◆ **What needs to be done**
Retype the data below verbatim; pictures do not belong in the copy.

::::

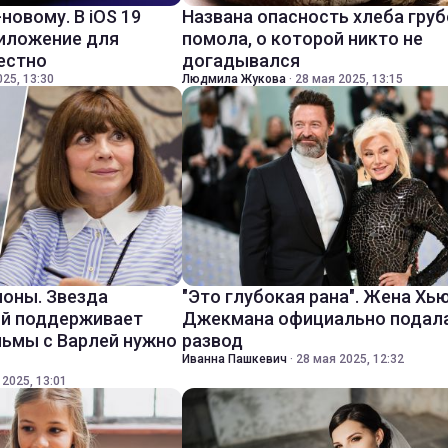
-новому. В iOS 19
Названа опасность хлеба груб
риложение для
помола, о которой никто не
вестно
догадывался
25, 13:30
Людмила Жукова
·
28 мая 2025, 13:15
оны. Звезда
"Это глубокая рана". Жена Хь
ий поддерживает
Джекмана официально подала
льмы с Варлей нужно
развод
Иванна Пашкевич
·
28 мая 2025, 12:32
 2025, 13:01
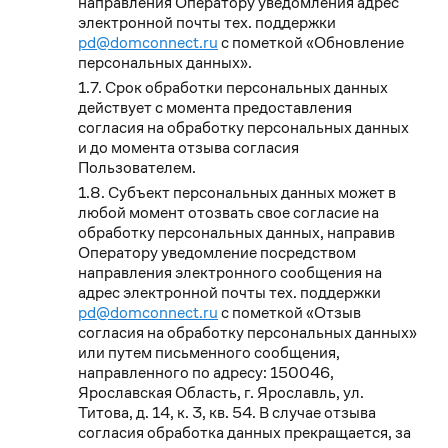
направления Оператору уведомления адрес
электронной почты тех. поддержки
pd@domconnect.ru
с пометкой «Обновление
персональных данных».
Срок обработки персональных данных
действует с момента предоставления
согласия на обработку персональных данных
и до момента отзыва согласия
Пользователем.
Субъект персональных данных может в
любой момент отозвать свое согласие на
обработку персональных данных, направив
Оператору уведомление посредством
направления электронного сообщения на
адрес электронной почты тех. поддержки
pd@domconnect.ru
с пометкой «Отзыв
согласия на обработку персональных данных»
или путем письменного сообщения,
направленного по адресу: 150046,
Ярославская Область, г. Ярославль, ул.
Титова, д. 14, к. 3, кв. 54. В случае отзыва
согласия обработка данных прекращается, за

::::

◆ **Worked solution**
-новому. В iOS 19
Названа опасность хлеба груб
риложение для
помола, о которой никто не
вестно
догадывался
25, 13:30
Людмила Жукова
·
28 мая 2025, 13:15
оны. Звезда
"Это глубокая рана". Жена Хь
ий поддерживает
Джекмана официально подала
льмы с Варлей нужно
развод
Иванна Пашкевич
·
28 мая 2025, 12:32
 2025, 13:01
направления Оператору уведомления адрес
электронной почты тех. поддержки
pd@domconnect.ru
с пометкой «Обновление
персональных данных».
Срок обработки персональных данных
действует с момента предоставления
согласия на обработку персональных данных
и до момента отзыва согласия
Пользователем.
Субъект персональных данных может в
любой момент отозвать свое согласие на
обработку персональных данных, направив
Оператору уведомление посредством
направления электронного сообщения на
адрес электронной почты тех. поддержки
pd@domconnect.ru
с пометкой «Отзыв
согласия на обработку персональных данных»
или путем письменного сообщения,
направленного по адресу: 150046,
Ярославская Область, г. Ярославль, ул.
Титова, д. 14, к. 3, кв. 54. В случае отзыва
согласия обработка данных прекращается, за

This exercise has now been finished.